Confession
Let me be real: I used to be — and kind of still am — a plugin and drumkit hoarder.
Every week I’d download some new synth, effect, or kit I saw on YouTube, telling myself this one’s gonna make my beats better. The truth? Most of them just collected dust and wasted space on my drive.
Now, after years of making beats, I stick to a specific toolkit — things I actually know, actually use, and actually finish beats with.
So instead of giving you a giant list of every plugin under the sun, here’s my honest, go-to setup — the stuff I reach for every time I make a beat.
My Toolkit
🎹 VST Instruments
I mainly use three plugins to make melodies — they cover pretty much every genre I work in:
Serum The industry standard for electronic sounds.
Spire Harsh leads and plucks — especially when soaked in reverb and delay.
Zenology A solid mix of synthetic and realistic sounds.
Plugins like Omnisphere and Analog Lab are amazing — no hate — but I get lost browsing presets for hours. I’d rather just pick a sound I know and get going.
🎛 VST Effects
Fruity Parametric EQ 2: Stock EQ — gets the job done. What more do you need?
Fruity Delay 3: Stock delay with tons of tweakability.

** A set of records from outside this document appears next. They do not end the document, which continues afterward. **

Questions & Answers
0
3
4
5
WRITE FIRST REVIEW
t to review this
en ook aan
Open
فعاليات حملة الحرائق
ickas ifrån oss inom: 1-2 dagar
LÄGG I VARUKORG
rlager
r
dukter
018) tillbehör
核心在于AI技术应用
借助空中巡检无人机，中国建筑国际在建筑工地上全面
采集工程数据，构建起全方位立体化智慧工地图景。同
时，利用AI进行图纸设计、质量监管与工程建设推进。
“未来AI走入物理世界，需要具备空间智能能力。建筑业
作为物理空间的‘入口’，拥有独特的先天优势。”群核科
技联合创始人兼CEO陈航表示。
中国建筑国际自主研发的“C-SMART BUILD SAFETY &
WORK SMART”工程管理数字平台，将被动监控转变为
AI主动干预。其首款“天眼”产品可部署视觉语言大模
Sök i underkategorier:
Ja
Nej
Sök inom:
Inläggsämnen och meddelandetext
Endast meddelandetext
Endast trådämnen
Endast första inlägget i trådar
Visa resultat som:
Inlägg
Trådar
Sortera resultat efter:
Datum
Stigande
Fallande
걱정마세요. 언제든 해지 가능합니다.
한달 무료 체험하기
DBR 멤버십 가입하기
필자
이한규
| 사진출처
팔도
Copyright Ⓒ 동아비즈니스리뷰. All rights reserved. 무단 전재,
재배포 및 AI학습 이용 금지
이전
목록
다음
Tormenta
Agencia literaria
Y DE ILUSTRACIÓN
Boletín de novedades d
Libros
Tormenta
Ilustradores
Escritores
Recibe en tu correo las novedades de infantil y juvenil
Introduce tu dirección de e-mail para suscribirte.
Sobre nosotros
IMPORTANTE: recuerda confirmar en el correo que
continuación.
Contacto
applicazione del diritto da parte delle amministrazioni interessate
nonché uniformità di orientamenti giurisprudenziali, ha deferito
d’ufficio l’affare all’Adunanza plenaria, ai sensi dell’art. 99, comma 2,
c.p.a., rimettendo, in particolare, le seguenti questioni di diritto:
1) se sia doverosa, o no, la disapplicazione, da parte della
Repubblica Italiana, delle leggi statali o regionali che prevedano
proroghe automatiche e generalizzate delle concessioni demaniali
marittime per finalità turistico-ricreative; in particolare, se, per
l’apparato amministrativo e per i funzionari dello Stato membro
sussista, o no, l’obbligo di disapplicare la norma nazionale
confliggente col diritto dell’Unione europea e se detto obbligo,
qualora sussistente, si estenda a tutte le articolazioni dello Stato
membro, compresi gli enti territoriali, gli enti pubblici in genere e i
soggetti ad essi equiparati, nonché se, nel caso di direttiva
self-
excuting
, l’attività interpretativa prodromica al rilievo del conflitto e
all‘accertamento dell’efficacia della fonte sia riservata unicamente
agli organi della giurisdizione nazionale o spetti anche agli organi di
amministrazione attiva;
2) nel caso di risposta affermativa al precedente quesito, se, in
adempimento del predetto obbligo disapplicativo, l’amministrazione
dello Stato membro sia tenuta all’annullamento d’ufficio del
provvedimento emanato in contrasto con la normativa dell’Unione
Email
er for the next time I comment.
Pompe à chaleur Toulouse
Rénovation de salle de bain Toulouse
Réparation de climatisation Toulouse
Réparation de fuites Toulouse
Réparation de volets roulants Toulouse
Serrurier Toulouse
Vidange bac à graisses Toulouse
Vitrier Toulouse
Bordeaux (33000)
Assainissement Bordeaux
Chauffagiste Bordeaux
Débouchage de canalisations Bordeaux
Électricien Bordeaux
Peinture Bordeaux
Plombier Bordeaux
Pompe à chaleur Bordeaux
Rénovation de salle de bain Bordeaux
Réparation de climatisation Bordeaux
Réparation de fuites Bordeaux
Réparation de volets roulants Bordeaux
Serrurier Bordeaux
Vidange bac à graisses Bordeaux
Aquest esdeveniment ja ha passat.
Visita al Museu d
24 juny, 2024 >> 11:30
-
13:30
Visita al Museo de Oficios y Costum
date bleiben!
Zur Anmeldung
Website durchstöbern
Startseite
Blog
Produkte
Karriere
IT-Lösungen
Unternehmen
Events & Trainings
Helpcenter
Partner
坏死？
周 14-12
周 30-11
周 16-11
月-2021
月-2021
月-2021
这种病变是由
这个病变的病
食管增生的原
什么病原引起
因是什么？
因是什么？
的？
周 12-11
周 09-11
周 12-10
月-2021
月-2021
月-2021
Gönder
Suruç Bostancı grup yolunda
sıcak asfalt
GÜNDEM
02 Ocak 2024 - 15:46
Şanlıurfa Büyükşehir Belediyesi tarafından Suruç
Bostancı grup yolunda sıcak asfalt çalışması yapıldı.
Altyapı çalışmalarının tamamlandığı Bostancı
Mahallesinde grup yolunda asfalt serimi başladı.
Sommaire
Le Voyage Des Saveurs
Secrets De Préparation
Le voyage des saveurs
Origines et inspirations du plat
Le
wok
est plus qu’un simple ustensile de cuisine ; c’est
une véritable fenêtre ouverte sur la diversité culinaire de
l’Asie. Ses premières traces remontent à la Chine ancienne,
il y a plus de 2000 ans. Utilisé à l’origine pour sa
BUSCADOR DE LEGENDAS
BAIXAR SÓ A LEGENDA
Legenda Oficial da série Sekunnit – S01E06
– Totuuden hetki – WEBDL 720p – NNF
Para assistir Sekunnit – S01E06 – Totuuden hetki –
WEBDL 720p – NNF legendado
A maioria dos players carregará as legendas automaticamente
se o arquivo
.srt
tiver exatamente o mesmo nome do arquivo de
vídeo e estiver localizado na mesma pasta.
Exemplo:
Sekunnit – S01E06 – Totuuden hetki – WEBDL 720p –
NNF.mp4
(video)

Fruity Convolver (Blur Pink & Blur White presets): Great for turning anything into a pad.
Gross Beat: Time and volume-based effects — think stutter, half-speed, and glitch.
That’s it. You don’t need super expensive plugins to make clean, creative beats. These just work.
🥁 Drumkits
Timeless & Winternite kits by Nightiger: Perfect for anything digicore or hyperpop-adjacent.
My personal kit: A custom set I built from favorite sounds across other kits + some I’ve designed myself.
Why I Ignore the Rest
Most plugins are either distractions or cash grabs.
It’s tempting to believe a new plugin will make your beats better. But limiting your tools forces you to actually get better. You learn:
- Sound design
- Layering
- EQ and dynamics
- Creative problem-solving
I’d rather master 5 tools than barely use 50. The more familiar I am with my tools, the faster I move — and the more music I actually make.
Final Thoughts
If you’re just starting out (or even years in), here’s my advice:
- 🎯 Figure out what tools you use the most
- 🧠 Learn them deeply
- 🎵 Focus on making music — not collecting plugins
Your best beats won’t come from the newest plugin. They’ll come from locking in with the tools you trust and just creating.